• **WORK INSTRUCTION**:
Transcribe the data below in full, exactly.

• **EXTRACTED DATA**:

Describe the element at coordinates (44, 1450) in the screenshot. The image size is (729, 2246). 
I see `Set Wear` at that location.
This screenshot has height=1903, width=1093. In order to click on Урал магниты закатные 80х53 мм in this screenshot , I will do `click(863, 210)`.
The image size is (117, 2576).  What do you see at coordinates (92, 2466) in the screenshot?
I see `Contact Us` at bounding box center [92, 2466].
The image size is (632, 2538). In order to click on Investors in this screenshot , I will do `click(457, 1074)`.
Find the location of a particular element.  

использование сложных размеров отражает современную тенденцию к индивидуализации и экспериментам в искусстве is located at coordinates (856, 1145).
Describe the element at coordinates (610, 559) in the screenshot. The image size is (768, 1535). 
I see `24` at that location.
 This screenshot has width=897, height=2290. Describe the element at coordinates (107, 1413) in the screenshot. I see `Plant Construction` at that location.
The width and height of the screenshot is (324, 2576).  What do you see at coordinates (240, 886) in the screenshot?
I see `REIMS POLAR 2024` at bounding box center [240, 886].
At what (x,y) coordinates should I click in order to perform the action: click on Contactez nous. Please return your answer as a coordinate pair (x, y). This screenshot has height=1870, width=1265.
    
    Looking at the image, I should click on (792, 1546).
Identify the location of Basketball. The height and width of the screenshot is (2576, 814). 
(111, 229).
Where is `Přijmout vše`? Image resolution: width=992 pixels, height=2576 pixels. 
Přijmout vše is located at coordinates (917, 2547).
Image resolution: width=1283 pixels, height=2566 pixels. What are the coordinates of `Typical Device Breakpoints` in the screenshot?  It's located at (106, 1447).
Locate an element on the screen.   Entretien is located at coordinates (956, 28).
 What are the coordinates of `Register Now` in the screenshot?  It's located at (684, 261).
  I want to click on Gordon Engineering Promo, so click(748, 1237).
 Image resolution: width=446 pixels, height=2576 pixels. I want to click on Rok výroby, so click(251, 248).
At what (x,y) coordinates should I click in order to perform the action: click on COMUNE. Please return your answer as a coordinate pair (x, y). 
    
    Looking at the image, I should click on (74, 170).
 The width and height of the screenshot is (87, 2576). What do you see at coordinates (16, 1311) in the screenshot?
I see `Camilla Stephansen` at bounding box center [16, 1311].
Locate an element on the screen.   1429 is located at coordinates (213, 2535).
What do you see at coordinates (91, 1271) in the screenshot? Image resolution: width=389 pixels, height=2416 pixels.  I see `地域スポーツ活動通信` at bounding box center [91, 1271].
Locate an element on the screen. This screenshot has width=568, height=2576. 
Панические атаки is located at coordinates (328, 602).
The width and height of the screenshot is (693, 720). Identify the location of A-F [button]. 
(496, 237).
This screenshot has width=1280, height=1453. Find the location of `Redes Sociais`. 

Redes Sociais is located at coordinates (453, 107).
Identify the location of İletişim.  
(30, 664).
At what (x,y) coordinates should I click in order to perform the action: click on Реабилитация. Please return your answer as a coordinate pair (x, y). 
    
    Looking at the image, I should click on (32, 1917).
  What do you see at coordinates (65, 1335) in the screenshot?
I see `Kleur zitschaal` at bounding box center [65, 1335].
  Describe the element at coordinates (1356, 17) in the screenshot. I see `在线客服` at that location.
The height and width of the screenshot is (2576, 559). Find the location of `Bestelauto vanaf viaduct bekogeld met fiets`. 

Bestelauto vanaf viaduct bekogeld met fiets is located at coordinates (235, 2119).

• **ANSWER**:
Describe the element at coordinates (44, 1450) in the screenshot. The image size is (729, 2246). 
I see `Set Wear` at that location.
This screenshot has height=1903, width=1093. In order to click on Урал магниты закатные 80х53 мм in this screenshot , I will do `click(863, 210)`.
The image size is (117, 2576).  What do you see at coordinates (92, 2466) in the screenshot?
I see `Contact Us` at bounding box center [92, 2466].
The image size is (632, 2538). In order to click on Investors in this screenshot , I will do `click(457, 1074)`.
Find the location of a particular element.  

использование сложных размеров отражает современную тенденцию к индивидуализации и экспериментам в искусстве is located at coordinates (856, 1145).
Describe the element at coordinates (610, 559) in the screenshot. The image size is (768, 1535). 
I see `24` at that location.
 This screenshot has width=897, height=2290. Describe the element at coordinates (107, 1413) in the screenshot. I see `Plant Construction` at that location.
The width and height of the screenshot is (324, 2576).  What do you see at coordinates (240, 886) in the screenshot?
I see `REIMS POLAR 2024` at bounding box center [240, 886].
At what (x,y) coordinates should I click in order to perform the action: click on Contactez nous. Please return your answer as a coordinate pair (x, y). This screenshot has height=1870, width=1265.
    
    Looking at the image, I should click on (792, 1546).
Identify the location of Basketball. The height and width of the screenshot is (2576, 814). 
(111, 229).
Where is `Přijmout vše`? Image resolution: width=992 pixels, height=2576 pixels. 
Přijmout vše is located at coordinates (917, 2547).
Image resolution: width=1283 pixels, height=2566 pixels. What are the coordinates of `Typical Device Breakpoints` in the screenshot?  It's located at (106, 1447).
Locate an element on the screen.   Entretien is located at coordinates (956, 28).
 What are the coordinates of `Register Now` in the screenshot?  It's located at (684, 261).
  I want to click on Gordon Engineering Promo, so click(748, 1237).
 Image resolution: width=446 pixels, height=2576 pixels. I want to click on Rok výroby, so click(251, 248).
At what (x,y) coordinates should I click in order to perform the action: click on COMUNE. Please return your answer as a coordinate pair (x, y). 
    
    Looking at the image, I should click on (74, 170).
 The width and height of the screenshot is (87, 2576). What do you see at coordinates (16, 1311) in the screenshot?
I see `Camilla Stephansen` at bounding box center [16, 1311].
Locate an element on the screen.   1429 is located at coordinates (213, 2535).
What do you see at coordinates (91, 1271) in the screenshot? Image resolution: width=389 pixels, height=2416 pixels.  I see `地域スポーツ活動通信` at bounding box center [91, 1271].
Locate an element on the screen. This screenshot has width=568, height=2576. 
Панические атаки is located at coordinates (328, 602).
The width and height of the screenshot is (693, 720). Identify the location of A-F [button]. 
(496, 237).
This screenshot has width=1280, height=1453. Find the location of `Redes Sociais`. 

Redes Sociais is located at coordinates (453, 107).
Identify the location of İletişim.  
(30, 664).
At what (x,y) coordinates should I click in order to perform the action: click on Реабилитация. Please return your answer as a coordinate pair (x, y). 
    
    Looking at the image, I should click on (32, 1917).
  What do you see at coordinates (65, 1335) in the screenshot?
I see `Kleur zitschaal` at bounding box center [65, 1335].
  Describe the element at coordinates (1356, 17) in the screenshot. I see `在线客服` at that location.
The height and width of the screenshot is (2576, 559). Find the location of `Bestelauto vanaf viaduct bekogeld met fiets`. 

Bestelauto vanaf viaduct bekogeld met fiets is located at coordinates (235, 2119).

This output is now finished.